Since the coils 16 wound around the pair of split bobbins 12 and 12 are connected by a crossover wire 16a having a desired length, the work of newly connecting the coils 16 becomes unnecessary. By obtaining the crossover line 16a having such a desired length, it is possible to facilitate the arrangement of the crossover line 16a after the pair of split bobbins 12, 12 are arranged in an annular shape. Therefore, it is possible to prevent the crossover line 16a from becoming longer than necessary, prevent the outer shape of the obtained stator 10 from becoming large, and obtain a relatively inexpensive stator 10.

Then, in the winding device 20 of the dividing member and the winding method thereof of the present invention, the main member holder 41 that supports and rotates one dividing member 12 and the auxiliary member holder that supports and rotates the other dividing member 12. Since the 51s are provided separately, it is possible to align the centers of gravity of the split members 12 supported by the primary and secondary member holders 41 and 51 on the rotation axes of the holders 41 and 51.

Then, the primary and secondary member holders 41 and 51 are rotated and wound together with the split member 12, respectively, but the primary and secondary member holders 41 and 51 are wound as compared with the conventional case in which the center of gravity of the split member 12 is not on the rotation axis. It is possible to significantly increase the rotation speed and shorten the time required for winding.

Further, when the auxiliary member holder 51 facing the main member holder 41 is rotated, the auxiliary member holder 51 is rotated in the same direction and at the same speed in synchronization with the main member holder 41, so that the split member supported by the main member holder 41 is supported. The crossover line 16a generated between the 12 and the split member 12 supported by the sub-member holder 51 is prevented from being twisted, and if the sub-member holder 51 is made coaxial with the main member holder 41, the crossover line 16a swings. Such things can also be avoided.

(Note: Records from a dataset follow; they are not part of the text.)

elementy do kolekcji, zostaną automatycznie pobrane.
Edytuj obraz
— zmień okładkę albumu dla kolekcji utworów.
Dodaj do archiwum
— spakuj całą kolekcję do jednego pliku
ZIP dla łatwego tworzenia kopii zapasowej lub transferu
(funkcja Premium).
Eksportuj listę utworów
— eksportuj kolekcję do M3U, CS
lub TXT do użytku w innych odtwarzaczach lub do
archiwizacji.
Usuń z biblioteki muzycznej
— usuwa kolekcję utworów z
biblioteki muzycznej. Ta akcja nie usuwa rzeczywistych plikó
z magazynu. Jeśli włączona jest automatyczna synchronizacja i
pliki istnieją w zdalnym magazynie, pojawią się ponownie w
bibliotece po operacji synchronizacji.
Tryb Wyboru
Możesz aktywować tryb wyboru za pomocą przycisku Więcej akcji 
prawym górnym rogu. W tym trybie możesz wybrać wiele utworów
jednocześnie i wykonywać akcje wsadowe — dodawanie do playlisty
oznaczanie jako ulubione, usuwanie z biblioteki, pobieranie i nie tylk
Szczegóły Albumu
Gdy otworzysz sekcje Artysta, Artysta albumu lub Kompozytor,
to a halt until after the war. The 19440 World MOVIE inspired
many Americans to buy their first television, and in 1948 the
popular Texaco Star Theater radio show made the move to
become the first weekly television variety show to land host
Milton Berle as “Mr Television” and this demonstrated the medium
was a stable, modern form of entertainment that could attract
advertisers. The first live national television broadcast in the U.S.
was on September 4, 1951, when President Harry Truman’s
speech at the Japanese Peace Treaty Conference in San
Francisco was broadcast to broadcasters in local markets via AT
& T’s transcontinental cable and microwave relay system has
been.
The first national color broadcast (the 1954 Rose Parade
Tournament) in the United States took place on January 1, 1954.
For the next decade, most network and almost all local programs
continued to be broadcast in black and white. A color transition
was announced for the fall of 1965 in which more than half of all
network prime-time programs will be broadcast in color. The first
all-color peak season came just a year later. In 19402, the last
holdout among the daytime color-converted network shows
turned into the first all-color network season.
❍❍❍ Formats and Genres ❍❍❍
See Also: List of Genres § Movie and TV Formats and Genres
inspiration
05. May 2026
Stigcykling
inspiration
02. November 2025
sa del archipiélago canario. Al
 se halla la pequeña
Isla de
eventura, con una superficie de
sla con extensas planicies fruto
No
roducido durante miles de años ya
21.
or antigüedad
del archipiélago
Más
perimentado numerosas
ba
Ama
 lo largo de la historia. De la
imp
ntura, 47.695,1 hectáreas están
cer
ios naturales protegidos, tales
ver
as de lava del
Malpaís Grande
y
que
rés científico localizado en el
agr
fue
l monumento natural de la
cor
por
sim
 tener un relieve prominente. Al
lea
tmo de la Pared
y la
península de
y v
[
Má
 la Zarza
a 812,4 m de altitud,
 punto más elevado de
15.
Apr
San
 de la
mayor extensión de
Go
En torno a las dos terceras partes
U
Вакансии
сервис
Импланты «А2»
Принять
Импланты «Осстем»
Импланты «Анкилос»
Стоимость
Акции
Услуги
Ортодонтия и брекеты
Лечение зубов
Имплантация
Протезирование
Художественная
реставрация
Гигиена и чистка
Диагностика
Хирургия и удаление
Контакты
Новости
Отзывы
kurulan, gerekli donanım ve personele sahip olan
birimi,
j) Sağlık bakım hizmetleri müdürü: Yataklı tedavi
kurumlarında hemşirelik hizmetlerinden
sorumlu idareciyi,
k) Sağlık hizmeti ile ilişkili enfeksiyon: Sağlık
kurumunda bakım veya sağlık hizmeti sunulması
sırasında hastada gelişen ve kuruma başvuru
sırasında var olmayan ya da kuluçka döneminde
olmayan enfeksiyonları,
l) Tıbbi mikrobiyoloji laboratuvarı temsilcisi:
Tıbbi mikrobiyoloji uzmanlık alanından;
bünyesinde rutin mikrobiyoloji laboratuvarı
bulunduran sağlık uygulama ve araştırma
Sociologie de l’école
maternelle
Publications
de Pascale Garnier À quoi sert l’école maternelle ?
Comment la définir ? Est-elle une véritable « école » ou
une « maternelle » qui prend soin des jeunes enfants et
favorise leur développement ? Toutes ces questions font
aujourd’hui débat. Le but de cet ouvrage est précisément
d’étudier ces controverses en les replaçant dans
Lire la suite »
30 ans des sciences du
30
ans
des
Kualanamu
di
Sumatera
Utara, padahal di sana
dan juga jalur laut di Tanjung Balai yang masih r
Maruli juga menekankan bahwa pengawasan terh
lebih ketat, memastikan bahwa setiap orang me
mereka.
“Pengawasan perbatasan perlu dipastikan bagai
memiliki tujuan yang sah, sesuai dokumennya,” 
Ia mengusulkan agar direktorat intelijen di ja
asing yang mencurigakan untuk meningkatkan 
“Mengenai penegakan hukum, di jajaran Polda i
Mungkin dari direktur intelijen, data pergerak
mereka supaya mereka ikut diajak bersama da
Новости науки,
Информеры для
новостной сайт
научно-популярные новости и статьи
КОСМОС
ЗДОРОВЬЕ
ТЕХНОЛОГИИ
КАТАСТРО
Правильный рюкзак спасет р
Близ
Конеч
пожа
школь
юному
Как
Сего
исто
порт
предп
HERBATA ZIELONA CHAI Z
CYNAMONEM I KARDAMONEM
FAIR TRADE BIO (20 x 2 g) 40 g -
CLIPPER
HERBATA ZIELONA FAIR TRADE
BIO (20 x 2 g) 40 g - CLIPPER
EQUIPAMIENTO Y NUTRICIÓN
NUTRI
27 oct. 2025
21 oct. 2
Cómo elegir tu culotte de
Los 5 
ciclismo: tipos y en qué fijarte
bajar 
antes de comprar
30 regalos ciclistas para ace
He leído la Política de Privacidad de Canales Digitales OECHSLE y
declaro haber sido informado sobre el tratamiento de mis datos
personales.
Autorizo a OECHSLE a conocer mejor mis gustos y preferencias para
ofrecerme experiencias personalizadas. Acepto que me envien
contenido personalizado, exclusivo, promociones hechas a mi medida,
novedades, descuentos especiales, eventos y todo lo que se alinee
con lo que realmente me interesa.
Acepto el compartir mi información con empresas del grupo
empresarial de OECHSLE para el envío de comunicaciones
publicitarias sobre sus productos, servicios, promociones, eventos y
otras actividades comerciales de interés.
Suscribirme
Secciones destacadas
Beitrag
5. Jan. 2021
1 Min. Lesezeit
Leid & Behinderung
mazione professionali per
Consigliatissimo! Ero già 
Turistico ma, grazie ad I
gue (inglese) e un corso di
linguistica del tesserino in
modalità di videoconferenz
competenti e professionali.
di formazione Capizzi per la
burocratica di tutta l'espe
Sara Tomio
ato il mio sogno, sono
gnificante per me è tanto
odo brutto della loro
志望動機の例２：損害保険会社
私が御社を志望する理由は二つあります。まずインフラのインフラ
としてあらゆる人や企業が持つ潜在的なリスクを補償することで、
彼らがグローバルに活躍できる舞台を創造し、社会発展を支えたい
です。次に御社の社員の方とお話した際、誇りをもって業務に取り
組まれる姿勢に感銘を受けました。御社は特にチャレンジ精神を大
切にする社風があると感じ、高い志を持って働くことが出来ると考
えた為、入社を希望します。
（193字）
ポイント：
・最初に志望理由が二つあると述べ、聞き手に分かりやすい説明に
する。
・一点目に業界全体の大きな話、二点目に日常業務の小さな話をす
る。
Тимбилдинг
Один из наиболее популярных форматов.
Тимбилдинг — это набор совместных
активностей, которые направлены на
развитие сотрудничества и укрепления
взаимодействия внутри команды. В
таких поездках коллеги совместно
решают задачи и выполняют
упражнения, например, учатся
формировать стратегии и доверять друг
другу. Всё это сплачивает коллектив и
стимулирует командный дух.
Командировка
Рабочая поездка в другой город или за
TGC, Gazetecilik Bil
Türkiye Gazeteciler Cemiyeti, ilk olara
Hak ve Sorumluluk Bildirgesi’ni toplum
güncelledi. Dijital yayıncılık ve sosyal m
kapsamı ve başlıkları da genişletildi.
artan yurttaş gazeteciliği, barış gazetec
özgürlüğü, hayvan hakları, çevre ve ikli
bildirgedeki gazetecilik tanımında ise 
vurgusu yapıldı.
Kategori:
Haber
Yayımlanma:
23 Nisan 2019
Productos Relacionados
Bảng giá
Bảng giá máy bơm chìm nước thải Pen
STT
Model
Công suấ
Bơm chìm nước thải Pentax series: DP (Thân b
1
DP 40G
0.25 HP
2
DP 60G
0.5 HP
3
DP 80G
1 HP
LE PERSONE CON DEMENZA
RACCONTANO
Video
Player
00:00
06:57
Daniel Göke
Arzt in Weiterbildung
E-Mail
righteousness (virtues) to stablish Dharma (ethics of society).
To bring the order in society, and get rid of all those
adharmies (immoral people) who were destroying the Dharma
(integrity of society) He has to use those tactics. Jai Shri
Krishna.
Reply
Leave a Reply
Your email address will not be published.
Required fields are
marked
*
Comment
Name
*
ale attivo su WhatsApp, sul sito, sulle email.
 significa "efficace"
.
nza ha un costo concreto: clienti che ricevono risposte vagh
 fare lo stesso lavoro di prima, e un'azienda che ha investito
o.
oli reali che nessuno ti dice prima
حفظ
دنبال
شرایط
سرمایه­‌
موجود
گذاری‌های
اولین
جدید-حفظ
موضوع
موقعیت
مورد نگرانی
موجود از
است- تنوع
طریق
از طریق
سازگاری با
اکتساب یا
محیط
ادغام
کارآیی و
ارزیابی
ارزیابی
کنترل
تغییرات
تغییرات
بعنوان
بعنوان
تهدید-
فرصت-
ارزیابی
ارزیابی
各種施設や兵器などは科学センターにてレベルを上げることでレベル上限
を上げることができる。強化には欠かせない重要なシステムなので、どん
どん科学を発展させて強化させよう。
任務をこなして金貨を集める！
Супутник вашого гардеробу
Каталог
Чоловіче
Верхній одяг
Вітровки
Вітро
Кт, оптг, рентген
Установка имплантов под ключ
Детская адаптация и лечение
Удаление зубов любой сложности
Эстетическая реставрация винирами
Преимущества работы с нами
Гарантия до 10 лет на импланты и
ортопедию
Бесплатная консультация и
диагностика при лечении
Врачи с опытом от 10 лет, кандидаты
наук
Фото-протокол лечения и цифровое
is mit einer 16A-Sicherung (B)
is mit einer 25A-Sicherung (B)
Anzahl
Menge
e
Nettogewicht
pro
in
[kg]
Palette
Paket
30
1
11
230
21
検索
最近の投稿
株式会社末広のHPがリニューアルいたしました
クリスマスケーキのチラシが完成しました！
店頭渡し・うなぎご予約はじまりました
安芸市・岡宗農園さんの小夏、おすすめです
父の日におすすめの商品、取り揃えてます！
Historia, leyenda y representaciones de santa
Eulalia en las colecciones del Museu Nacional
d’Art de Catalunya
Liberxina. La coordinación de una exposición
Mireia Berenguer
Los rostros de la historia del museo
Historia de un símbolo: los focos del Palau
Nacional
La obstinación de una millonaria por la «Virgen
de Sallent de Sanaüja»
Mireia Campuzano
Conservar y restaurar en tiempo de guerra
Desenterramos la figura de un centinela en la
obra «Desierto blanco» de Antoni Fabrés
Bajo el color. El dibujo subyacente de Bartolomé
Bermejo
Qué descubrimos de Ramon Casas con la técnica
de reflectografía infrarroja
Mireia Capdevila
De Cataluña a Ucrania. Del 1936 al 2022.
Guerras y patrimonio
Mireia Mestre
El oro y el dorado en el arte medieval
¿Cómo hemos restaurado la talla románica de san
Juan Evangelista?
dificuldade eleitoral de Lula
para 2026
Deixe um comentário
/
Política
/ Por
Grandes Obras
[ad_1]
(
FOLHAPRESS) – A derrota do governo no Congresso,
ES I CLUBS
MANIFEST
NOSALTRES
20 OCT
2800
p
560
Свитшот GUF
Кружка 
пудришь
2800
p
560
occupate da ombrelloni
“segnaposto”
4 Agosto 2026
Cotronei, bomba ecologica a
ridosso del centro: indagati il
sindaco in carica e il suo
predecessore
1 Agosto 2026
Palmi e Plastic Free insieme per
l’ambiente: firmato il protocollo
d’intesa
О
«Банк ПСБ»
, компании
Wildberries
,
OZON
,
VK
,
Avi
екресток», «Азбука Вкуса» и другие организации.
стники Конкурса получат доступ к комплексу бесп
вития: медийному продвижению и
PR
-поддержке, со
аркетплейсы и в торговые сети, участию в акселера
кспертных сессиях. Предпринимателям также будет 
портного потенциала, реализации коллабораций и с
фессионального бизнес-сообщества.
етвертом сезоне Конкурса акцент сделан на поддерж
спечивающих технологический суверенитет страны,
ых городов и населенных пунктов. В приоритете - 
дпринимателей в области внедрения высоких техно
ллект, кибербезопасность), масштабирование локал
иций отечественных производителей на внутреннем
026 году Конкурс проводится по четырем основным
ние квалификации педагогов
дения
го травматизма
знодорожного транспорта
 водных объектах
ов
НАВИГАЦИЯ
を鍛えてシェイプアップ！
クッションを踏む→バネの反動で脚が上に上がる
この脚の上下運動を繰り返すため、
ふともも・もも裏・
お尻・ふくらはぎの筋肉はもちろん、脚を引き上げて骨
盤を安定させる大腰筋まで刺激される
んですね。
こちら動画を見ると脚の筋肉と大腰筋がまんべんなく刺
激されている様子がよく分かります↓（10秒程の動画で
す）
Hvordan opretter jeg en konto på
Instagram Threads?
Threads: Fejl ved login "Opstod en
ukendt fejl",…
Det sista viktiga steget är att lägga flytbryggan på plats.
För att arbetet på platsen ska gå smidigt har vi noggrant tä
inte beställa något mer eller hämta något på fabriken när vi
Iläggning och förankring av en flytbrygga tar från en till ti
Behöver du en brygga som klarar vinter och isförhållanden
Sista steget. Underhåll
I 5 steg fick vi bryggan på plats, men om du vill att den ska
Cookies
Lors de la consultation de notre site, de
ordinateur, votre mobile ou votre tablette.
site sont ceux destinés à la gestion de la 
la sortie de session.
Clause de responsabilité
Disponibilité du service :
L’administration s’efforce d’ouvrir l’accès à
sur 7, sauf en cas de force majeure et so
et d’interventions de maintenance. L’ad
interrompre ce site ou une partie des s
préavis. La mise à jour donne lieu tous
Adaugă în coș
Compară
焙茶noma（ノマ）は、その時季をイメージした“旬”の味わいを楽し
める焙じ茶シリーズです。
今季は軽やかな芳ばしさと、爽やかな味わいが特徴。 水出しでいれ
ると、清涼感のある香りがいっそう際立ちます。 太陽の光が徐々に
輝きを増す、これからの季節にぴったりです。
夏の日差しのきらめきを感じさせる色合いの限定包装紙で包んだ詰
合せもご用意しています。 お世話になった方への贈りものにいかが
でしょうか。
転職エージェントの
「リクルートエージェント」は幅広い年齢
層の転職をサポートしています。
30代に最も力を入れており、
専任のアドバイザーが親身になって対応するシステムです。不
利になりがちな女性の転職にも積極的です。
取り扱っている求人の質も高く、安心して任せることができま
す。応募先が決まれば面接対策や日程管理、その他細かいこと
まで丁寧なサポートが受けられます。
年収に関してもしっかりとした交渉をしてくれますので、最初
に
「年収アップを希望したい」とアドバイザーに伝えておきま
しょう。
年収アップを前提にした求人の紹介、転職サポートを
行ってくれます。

Further, although the crossover line 16a spanned between the pair of split members 12 and 12 differs depending on the stator 10 to be obtained, the distance between the main member holder 41 and the sub-member holder 51 can be changed between the main member and the sub-movement. Since the devices 61 and 71 are provided, the length of the crossover line 16a formed between the pair of split bobbins 12 and 12 is desired by changing and adjusting the distance between the main member holder 41 and the sub member holder 51. Can be length. Then, in a state where winding is completed on both one and the other dividing members 12, 12 it is avoided that the crossover wire 16a becomes longer than necessary, and then the pair of dividing members 12, 12 are combined. It is also possible to prevent the outer shape of the stator 10 obtained by arranging them in an annular shape from becoming large.

Further, since a plurality of main and sub-member holders 41 and 51 are provided, they are rotated at the same time, and the wire rod 13 is simultaneously wound around the split member 12 supported by them, the wire rod 13 is wound around the plurality of split members 12 at the same time. Can be done. For example, as shown in this embodiment, if the winding is performed simultaneously on the six sets of dividing members 12 required for one stator 10 in one winding, the productivity of the stator 10 is significantly improved. Can be made to.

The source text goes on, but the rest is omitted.